I have an Arduino UNO that burned up, so I bought 5 new ATMEGA328 micros. I also have an Arduino Mega 2560 board and used it to burn the bootloader onto the UNO board with a new chip in place.
The bootloader process seemed to work and now when I hit the Reset button the LED flashes and seems to reset. However I cant seem to get the board to accept a new program, I get the following error:
avrdude: stk500_getsync(): not in sync: resp=0x00
After some research I tried the Loop back test. It works with the Mega but not with the UNO. This may not matter but I also tested the voltages on the 5 and 3.3 pins and it check out.

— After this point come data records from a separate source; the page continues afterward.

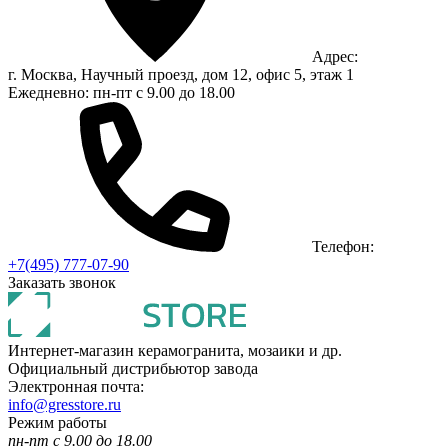
Адрес:
г. Москва, Научный проезд, дом 12, офис 5, этаж 1
Ежедневно: пн-пт с 9.00 до 18.00
Телефон:
+7(495) 777-07-90
Заказать звонок
Интернет-магазин керамогранита, мозаики и др.
Официальный дистрибьютор завода
Электронная почта:
info@gresstore.ru
Режим работы
пн-пт с 9.00 до 18.00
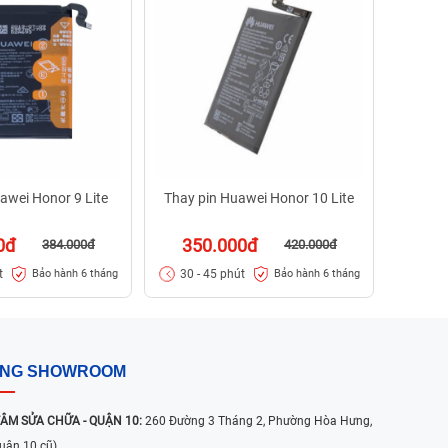
95
30 -
awei Honor 9 Lite
Thay pin Huawei Honor 10 Lite
0đ
350.000đ
384.000đ
420.000đ
t
30 - 45 phút
Bảo hành 6 tháng
Bảo hành 6 tháng
ỐNG SHOWROOM
ÂM SỬA CHỮA - QUẬN 10:
260 Đường 3 Tháng 2, Phường Hòa Hưng,
uận 10 cũ)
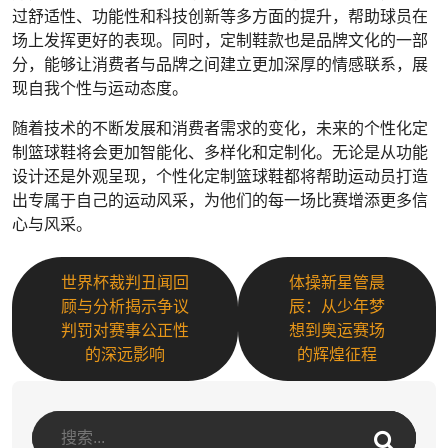
过舒适性、功能性和科技创新等多方面的提升，帮助球员在
场上发挥更好的表现。同时，定制鞋款也是品牌文化的一部
分，能够让消费者与品牌之间建立更加深厚的情感联系，展
现自我个性与运动态度。
随着技术的不断发展和消费者需求的变化，未来的个性化定
制篮球鞋将会更加智能化、多样化和定制化。无论是从功能
设计还是外观呈现，个性化定制篮球鞋都将帮助运动员打造
出专属于自己的运动风采，为他们的每一场比赛增添更多信
心与风采。
世界杯裁判丑闻回
体操新星管晨
顾与分析揭示争议
辰：从少年梦
判罚对赛事公正性
想到奥运赛场
的深远影响
的辉煌征程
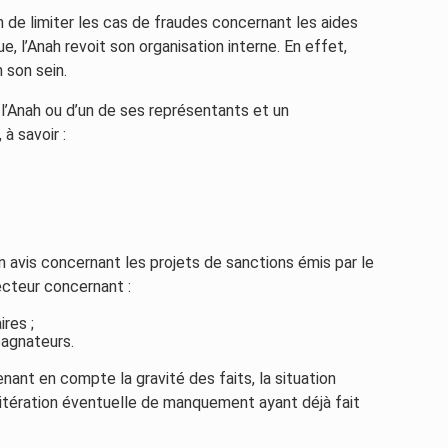
n de limiter les cas de fraudes concernant les aides
, l’Anah revoit son organisation interne. En effet,
 son sein.
l’Anah ou d’un de ses représentants et un
à savoir :
 avis concernant les projets de sanctions émis par le
recteur concernant :
ires ;
pagnateurs.
ant en compte la gravité des faits, la situation
réitération éventuelle de manquement ayant déjà fait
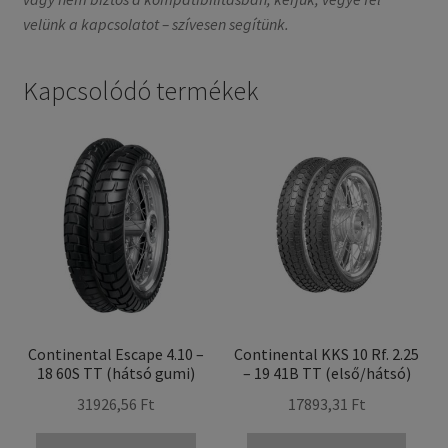
velünk a kapcsolatot – szívesen segítünk.
Kapcsolódó termékek
Continental Escape 4.10 –
Continental KKS 10 Rf. 2.25
18 60S TT (hátsó gumi)
– 19 41B TT (első/hátsó)
31926,56 Ft
17893,31 Ft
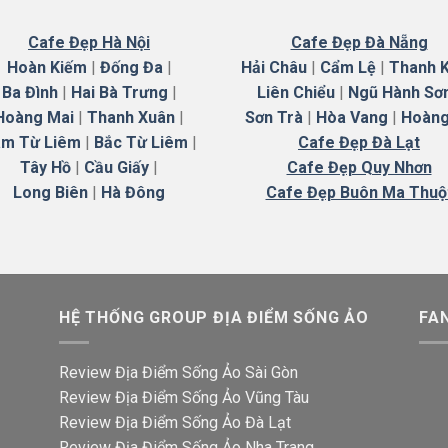
Cafe Đẹp Hà Nội
Cafe Đẹp Đà Nẵng
Hoàn Kiếm
|
Đống Đa
|
Hải Châu
|
Cẩm Lệ
|
Thanh 
Ba Đình
|
Hai Bà Trưng
|
Liên Chiểu
|
Ngũ Hành Sơ
Hoàng Mai
|
Thanh Xuân
|
Sơn Trà
|
Hòa Vang
|
Hoàng
m Từ Liêm
|
Bắc Từ Liêm
|
Cafe Đẹp Đà Lạt
Tây Hồ
|
Cầu Giấy
|
Cafe Đẹp Quy Nhơn
Long Biên
|
Hà
Đông
Cafe Đẹp Buôn Ma Thuộ
HỆ THỐNG GROUP ĐỊA ĐIỂM SỐNG ẢO
FA
Review Địa Điểm Sống Ảo Sài Gòn
Review Địa Điểm Sống Ảo Vũng Tàu
Review Địa Điểm Sống Ảo Đà Lạt
Review Địa Điểm Sống Ảo Nha Trang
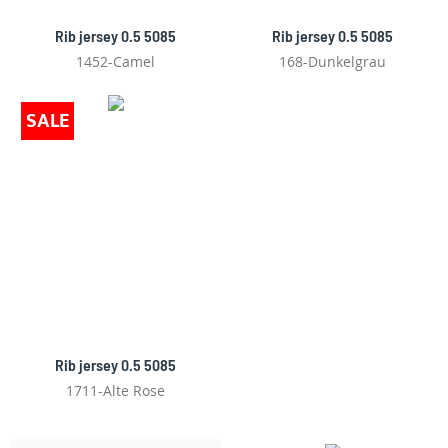
Rib jersey 0.5 5085
Rib jersey 0.5 5085
1452-Camel
168-Dunkelgrau
SALE
Rib jersey 0.5 5085
1711-Alte Rose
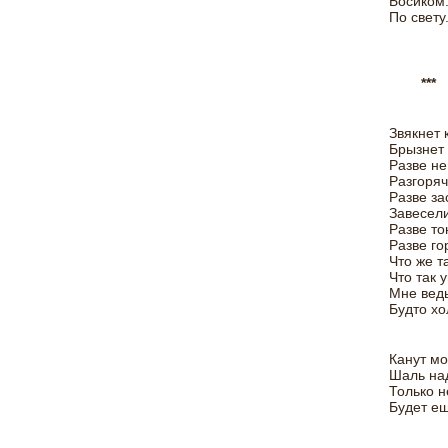
Босиком
По свету
***
Звякнет 
Брызнет 
Разве н
Разгоряч
Разве за
Завесели
Разве то
Разве го
Что же т
Что так 
Мне ведь
Будто хо
Канут мо
Шаль над
Только н
Будет ещ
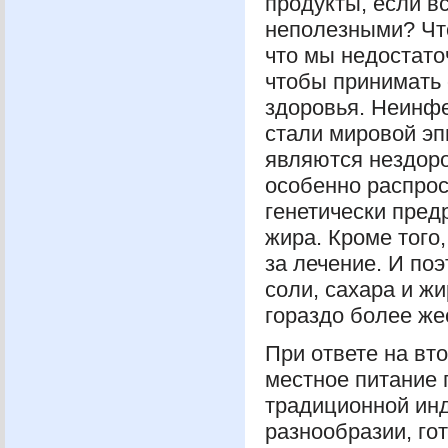
продукты, если в
неполезными? Что
что мы недостато
чтобы принимать
здоровья. Неинф
стали мировой э
являются нездоро
особенно распрос
генетически пре
жира. Кроме того
за лечение. И по
соли, сахара и ж
гораздо более же
При ответе на вт
местное питание 
традиционной инд
разнообразии, го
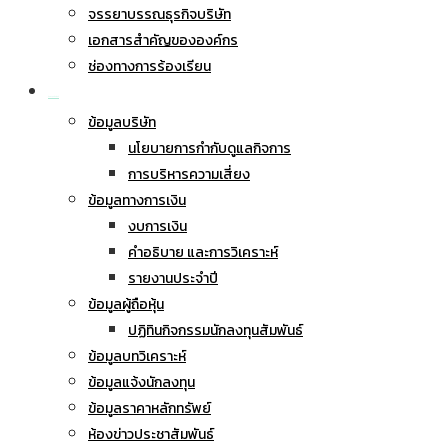
จรรยาบรรณธุรกิจบริษัท
เอกสารสำคัญขององค์กร
ช่องทางการร้องเรียน
นักลงทุนสัมพันธ์
ข้อมูลบริษัท
นโยบายการกำกับดูแลกิจการ
การบริหารความเสี่ยง
ข้อมูลทางการเงิน
งบการเงิน
คำอธิบาย และการวิเคราะห์
รายงานประจำปี
ข้อมูลผู้ถือหุ้น
ปฏิทินกิจกรรมนักลงทุนสัมพันธ์
ข้อมูลบทวิเคราะห์
ข้อมูลแจ้งนักลงทุน
ข้อมูลราคาหลักทรัพย์
ห้องข่าวประชาสัมพันธ์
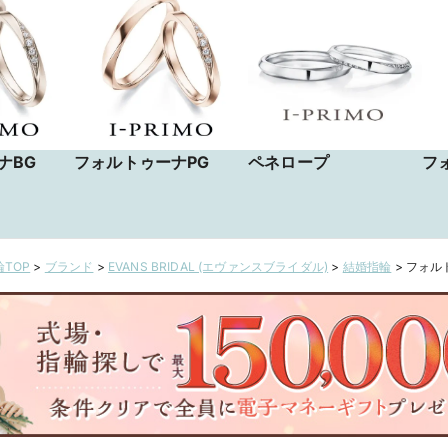
ナBG
フォルトゥーナPG
ペネロープ
フ
TOP
>
ブランド
>
EVANS BRIDAL (エヴァンスブライダル)
>
結婚指輪
>
フォルト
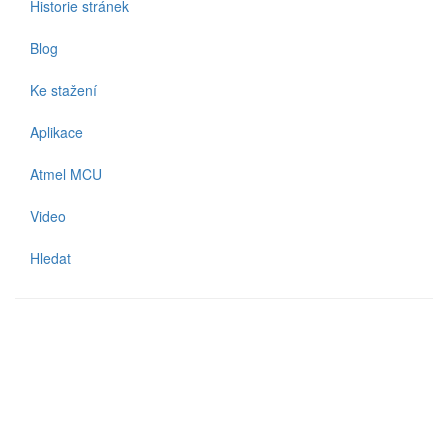
Historie stránek
Blog
Ke stažení
Aplikace
Atmel MCU
Video
Hledat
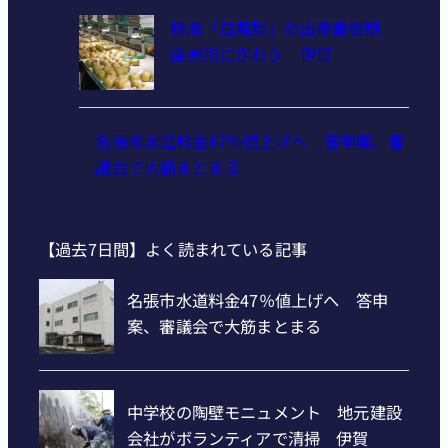
特産「白鳳梨」の出荷最盛期
直売所にぎわう 伊賀
名張市水道料金47％値上げへ 答申案、審
議会で大筋まとまる
【過去7日間】よく読まれている記事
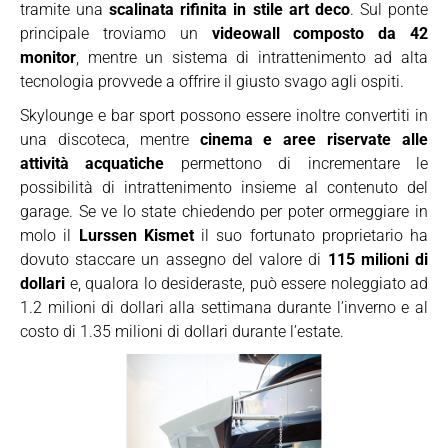
tramite una
scalinata rifinita in stile art deco
. Sul ponte
principale troviamo un
videowall composto da 42
monitor
, mentre un sistema di intrattenimento ad alta
tecnologia provvede a offrire il giusto svago agli ospiti.
Skylounge e bar sport possono essere inoltre convertiti in
una discoteca, mentre
cinema e aree riservate alle
attività acquatiche
permettono di incrementare le
possibilità di intrattenimento insieme al contenuto del
garage. Se ve lo state chiedendo per poter ormeggiare in
molo il
Lurssen Kismet
il suo fortunato proprietario ha
dovuto staccare un assegno del valore di
115 milioni di
dollari
e, qualora lo desideraste, può essere noleggiato ad
1.2 milioni di dollari alla settimana durante l’inverno e al
costo di 1.35 milioni di dollari durante l’estate.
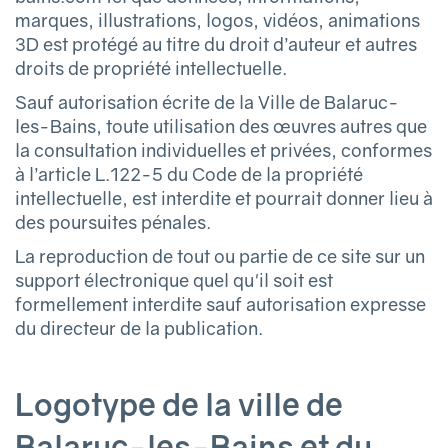
marques, illustrations, logos, vidéos, animations
3D est protégé au titre du droit d’auteur et autres
droits de propriété intellectuelle.
Sauf autorisation écrite de la Ville de Balaruc-
les-Bains, toute utilisation des œuvres autres que
la consultation individuelles et privées, conformes
à l’article L.122-5 du Code de la propriété
intellectuelle, est interdite et pourrait donner lieu à
des poursuites pénales.
La reproduction de tout ou partie de ce site sur un
support électronique quel qu'il soit est
formellement interdite sauf autorisation expresse
du directeur de la publication.
Logotype de la ville de
Balaruc-les-Bains et du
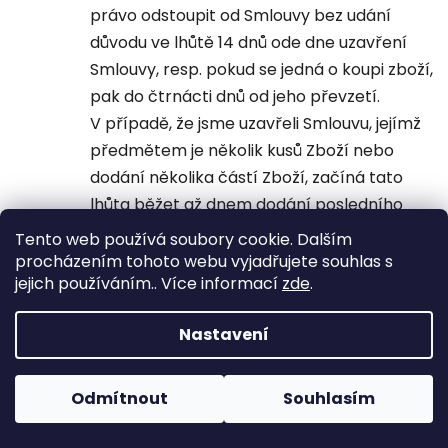
právo odstoupit od Smlouvy bez udání
důvodu ve lhůtě 14 dnů ode dne uzavření
Smlouvy, resp. pokud se jedná o koupi zboží,
pak do čtrnácti dnů od jeho převzetí.
V případě, že jsme uzavřeli Smlouvu, jejímž
předmětem je několik kusů Zboží nebo
dodání několika částí Zboží, začíná tato
lhůta běžet až dnem dodání posledního
kusu nebo části Zboží, a v případě, že jsme
Tento web používá soubory cookie. Dalším
uzavřeli Smlouvu, na základě které Vám
procházením tohoto webu vyjadřujete souhlas s
jejich používáním.. Více informací
zde
.
budeme Zboží dodávat pravidelně a
opakovaně, začíná běžet dnem dodání
Nastavení
první dodávky.
Od Smlouvy můžete odstoupit jakýmkoliv
prokazatelným způsobem (zejména
Odmítnout
Souhlasím
zasláním e-mailu nebo dopisu na Naše
adresy uvedené u Našich identifikačních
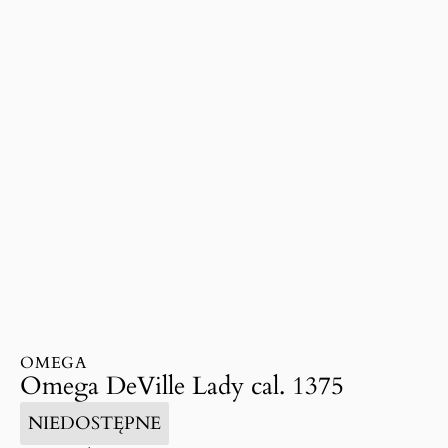
OMEGA
Omega DeVille Lady cal. 1375
NIEDOSTĘPNE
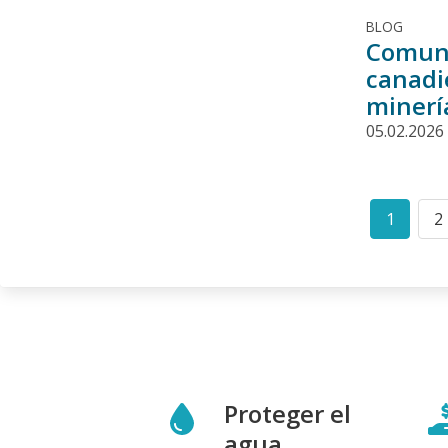
BLOG
Comuni
canadi
minerí
05.02.2026
Paginació
1
2
Curren
P
page
Proteger el
agua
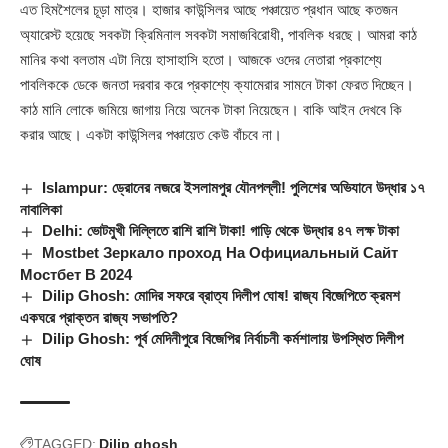
এত হিমশৈলের চূড়া মাত্র। হাজার কাউন্সিলর আছে পঞ্চায়েত প্রধান আছে কতজন
অ্যারেস্ট হয়েছে সবকটা ক্রিমিনাল সবকটা সমাজবিরোধী, পাবলিক ধরছে। আমরা কাঠ
মানির কথা বলতাম এটা নিয়ে হাসাহাসি হতো। আজকে ওদের নেতারা প্রকাশ্যে
পাবলিককে ডেকে জনতা দরবার করে প্রকাশ্যে ক্যামেরার সামনে টাকা ফেরত দিচ্ছেন।
কাঠ মানি লোকে জমিয়ে জাগায় নিয়ে অনেক টাকা নিয়েছেন। বাকি আইন দেখবে কি
করার আছে। একটা কাউন্সিলর পঞ্চায়েত কেউ বাঁচবে না।
Islampur: ড্রোনের নজরে ইসলামপুর যৌনপল্লী! পুলিশের অভিযানে উদ্ধার ১৭
নাবালিকা
Delhi: ভোটমুখী দিল্লিতে রাশি রাশি টাকা! গাড়ি থেকে উদ্ধার ৪৭ লক্ষ টাকা
Mostbet Зеркало проход На Официальный Сайт
Мостбет В 2024
Dilip Ghosh: মোদির সফরে ব্রাত্য দিলীপ ঘোষ! রাজ্য বিজেপিতে ক্রমশ
একঘরে প্রাক্তন রাজ্য সভাপতি?
Dilip Ghosh: পূর্ব মেদিনীপুরে বিজেপির নির্বাচনী কর্মশালায় উপস্থিত দিলীপ
ঘোষ
TAGGED:
Dilip ghosh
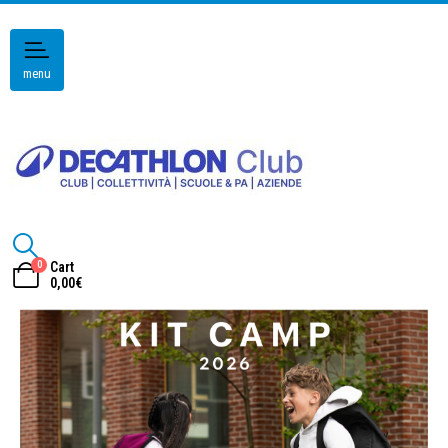
menu
0
Cart
0,00
€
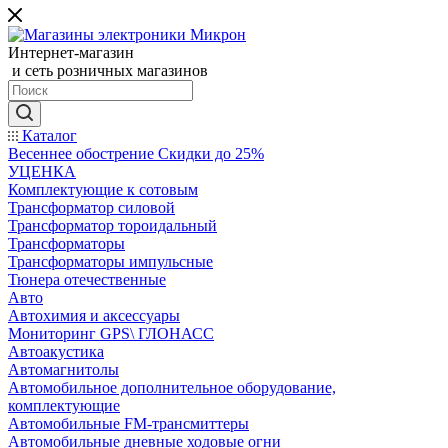
Интернет-магазин
и сеть розничных магазинов
Каталог
Весеннее обострение Скидки до 25%
УЦЕНКА
Комплектующие к сотовым
Трансформатор силовой
Трансформатор тороидальный
Трансформаторы
Трансформаторы импульсные
Тюнера отечественные
Авто
Автохимия и аксессуары
Мониторинг GPS\ ГЛОНАСС
Автоакустика
Автомагнитолы
Автомобильное дополнительное оборудование,
комплектующие
Автомобильные FM-трансмиттеры
Автомобильные дневные ходовые огни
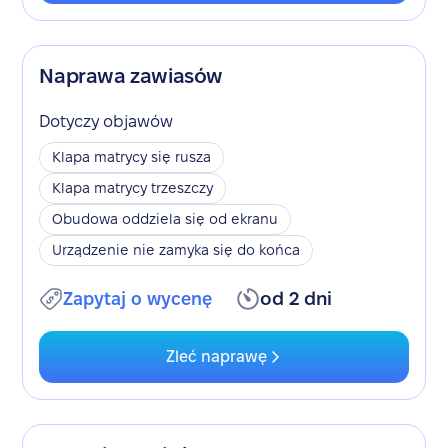
Naprawa zawiasów
Dotyczy objawów
Klapa matrycy się rusza
Klapa matrycy trzeszczy
Obudowa oddziela się od ekranu
Urządzenie nie zamyka się do końca
Zapytaj o wycenę
od 2 dni
Zleć naprawę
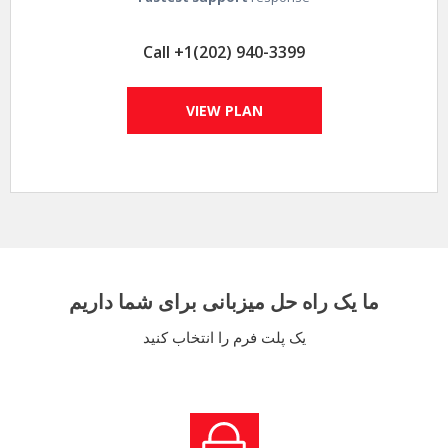
Call +1(202) 940-3399
VIEW PLAN
ما یک راه حل میزبانی برای شما داریم
یک پلت فرم را انتخاب کنید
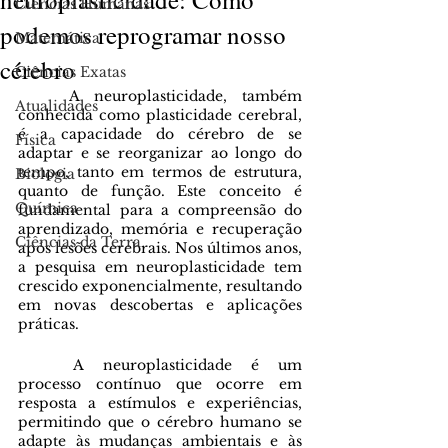
Ciências Humanas
podemos reprogramar nosso
Matemática
cérebro
Ciências Exatas
	A neuroplasticidade, também 
Atualidades
conhecida como plasticidade cerebral, 
é a capacidade do cérebro de se 
Física
adaptar e se reorganizar ao longo do 
tempo, tanto em termos de estrutura, 
Biologia
quanto de função. Este conceito é 
Química
fundamental para a compreensão do 
aprendizado, memória e recuperação 
Ciências da Terra
após lesões cerebrais. Nos últimos anos, 
a pesquisa em neuroplasticidade tem 
crescido exponencialmente, resultando 
em novas descobertas e aplicações 
práticas. 
	A neuroplasticidade é um 
processo contínuo que ocorre em 
resposta a estímulos e experiências, 
permitindo que o cérebro humano se 
adapte às mudanças ambientais e às 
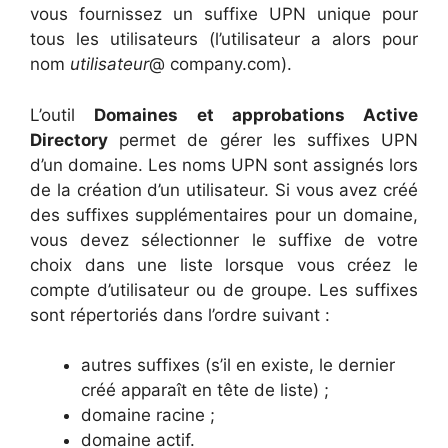
vous fournissez un suffixe UPN unique pour
tous les utilisateurs (l’utilisateur a alors pour
nom
utilisateur
@ company.com).
L’outil
Domaines et approbations Active
Directory
permet de gérer les suffixes UPN
d’un domaine. Les noms UPN sont assignés lors
de la création d’un utilisateur. Si vous avez créé
des suffixes supplémentaires pour un domaine,
vous devez sélectionner le suffixe de votre
choix dans une liste lorsque vous créez le
compte d’utilisateur ou de groupe. Les suffixes
sont répertoriés dans l’ordre suivant :
autres suffixes (s’il en existe, le dernier
créé apparaît en tête de liste) ;
domaine racine ;
domaine actif.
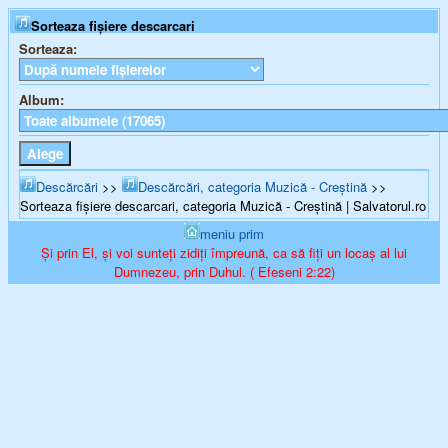
Sorteaza fișiere descarcari
Sorteaza:
Album:
Descărcări
>>
Descărcări, categoria Muzică - Creştină
>>
Sorteaza fișiere descarcari, categoria Muzică - Creştină | Salvatorul.ro
meniu prim
Și prin El, și voi sunteți zidiți împreună, ca să fiți un locaș al lui
Dumnezeu, prin Duhul. ( Efeseni 2:22)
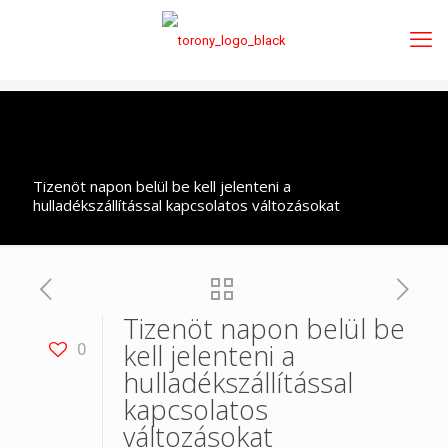
Tizenöt napon belül be kell jelenteni a
hulladékszállítással kapcsolatos változásokat
Tizenöt napon belül be
kell jelenteni a
0
hulladékszállítással
kapcsolatos
változásokat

I was hoping for some ideas and what do try next to fix the board.
I have a bread board and I am not afraid to solder and order components.
Thanks for your help!
(Fixing this, for me its about learning, not about cost/time invested)
Any idea if USB interface chips come pre-programmed or how to burn them after installing it. I am not sure if my skills are quite that good either but I will probably give it a shot as I enjoy soldering, if we think that is the mostly next step.
As far as programming it through the ICSP, To test this I am using the default blink program.
Do I still program it with the same setup as when burning the boot loader? I tried this a couple of times, using the Mega to program the UNO. I did see the LED by the L blink presumably when the Mega reset the UNO, after a few seconds I see this message pop up again:
avrdude: stk500_getsync(): not in sync: resp=0x00
I find it odd that I can seemingly upload the boot loader as evident that the reset button works but I cant seem to load programs. Is there an extra step I am missing somewhere?
When you're programming via ICSP you need to set the programmer to Arduino as ISP and then click File - upload using programmer, or more confident press ctrl+shift+u.
Miasmictruth:
I find it odd that I can seemingly upload the boot loader as evident that the reset button works but I cant seem to load programs. Is there an extra step I am missing somewhere?
The bootloader is on the main chip (the Atmega328P). The serial data it reads comes through the USB chip (the Atmega8U2). So it's not that surprising.